> _Your instructions_
The required output is the line containing "Vizne informacije" followed by every later line through the end of the data, all reproduced exactly.

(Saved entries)

__________________________________________________

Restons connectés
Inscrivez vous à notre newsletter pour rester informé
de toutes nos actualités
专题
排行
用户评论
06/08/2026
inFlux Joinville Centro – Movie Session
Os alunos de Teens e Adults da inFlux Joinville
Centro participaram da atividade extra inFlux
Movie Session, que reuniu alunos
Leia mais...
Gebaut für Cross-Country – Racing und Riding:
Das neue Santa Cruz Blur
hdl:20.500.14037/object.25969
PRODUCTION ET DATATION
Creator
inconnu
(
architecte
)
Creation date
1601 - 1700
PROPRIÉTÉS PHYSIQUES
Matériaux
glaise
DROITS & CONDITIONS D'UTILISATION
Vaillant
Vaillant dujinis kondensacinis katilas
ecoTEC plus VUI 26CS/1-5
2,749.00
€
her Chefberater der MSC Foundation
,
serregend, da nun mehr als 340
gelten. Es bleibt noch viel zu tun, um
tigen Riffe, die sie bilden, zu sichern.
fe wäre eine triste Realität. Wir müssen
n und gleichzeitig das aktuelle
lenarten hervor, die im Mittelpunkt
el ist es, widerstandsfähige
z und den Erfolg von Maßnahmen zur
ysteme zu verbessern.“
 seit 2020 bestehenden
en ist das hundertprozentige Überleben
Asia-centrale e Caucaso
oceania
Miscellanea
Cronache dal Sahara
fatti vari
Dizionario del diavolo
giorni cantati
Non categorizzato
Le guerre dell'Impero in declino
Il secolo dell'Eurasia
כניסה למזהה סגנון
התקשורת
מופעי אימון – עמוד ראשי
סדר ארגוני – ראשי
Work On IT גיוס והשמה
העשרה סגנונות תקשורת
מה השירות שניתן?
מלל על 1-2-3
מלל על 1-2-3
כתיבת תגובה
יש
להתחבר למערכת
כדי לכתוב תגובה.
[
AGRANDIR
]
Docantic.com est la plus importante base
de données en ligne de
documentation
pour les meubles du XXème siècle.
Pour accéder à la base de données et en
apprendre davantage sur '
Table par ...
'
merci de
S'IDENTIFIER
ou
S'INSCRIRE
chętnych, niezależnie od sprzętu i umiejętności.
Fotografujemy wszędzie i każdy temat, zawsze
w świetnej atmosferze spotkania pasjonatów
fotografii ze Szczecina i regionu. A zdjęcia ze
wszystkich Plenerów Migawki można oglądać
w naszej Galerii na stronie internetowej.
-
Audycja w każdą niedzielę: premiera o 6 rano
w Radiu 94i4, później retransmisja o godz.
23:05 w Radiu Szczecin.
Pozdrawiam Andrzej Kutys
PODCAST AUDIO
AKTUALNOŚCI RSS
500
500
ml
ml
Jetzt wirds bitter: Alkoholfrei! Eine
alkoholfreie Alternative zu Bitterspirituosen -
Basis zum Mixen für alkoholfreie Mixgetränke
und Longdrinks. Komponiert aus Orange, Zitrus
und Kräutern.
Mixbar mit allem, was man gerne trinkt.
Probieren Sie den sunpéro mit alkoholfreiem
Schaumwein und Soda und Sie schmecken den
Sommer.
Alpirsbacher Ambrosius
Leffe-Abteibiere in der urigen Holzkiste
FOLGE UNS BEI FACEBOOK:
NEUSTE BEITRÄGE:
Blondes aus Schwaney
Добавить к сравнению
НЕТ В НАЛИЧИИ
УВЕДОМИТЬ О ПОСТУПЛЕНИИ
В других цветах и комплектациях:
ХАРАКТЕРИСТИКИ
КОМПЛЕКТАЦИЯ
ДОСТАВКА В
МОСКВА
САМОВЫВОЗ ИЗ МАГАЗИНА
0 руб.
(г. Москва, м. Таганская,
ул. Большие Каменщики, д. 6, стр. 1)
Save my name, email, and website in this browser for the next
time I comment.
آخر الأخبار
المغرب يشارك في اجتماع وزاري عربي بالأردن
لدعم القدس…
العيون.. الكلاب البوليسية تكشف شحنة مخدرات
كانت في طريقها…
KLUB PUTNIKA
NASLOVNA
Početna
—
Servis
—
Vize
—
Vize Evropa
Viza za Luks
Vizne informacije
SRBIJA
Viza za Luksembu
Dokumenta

__________________________________________________

> _Expected output_
Vizne informacije
SRBIJA
Viza za Luksembu
Dokumenta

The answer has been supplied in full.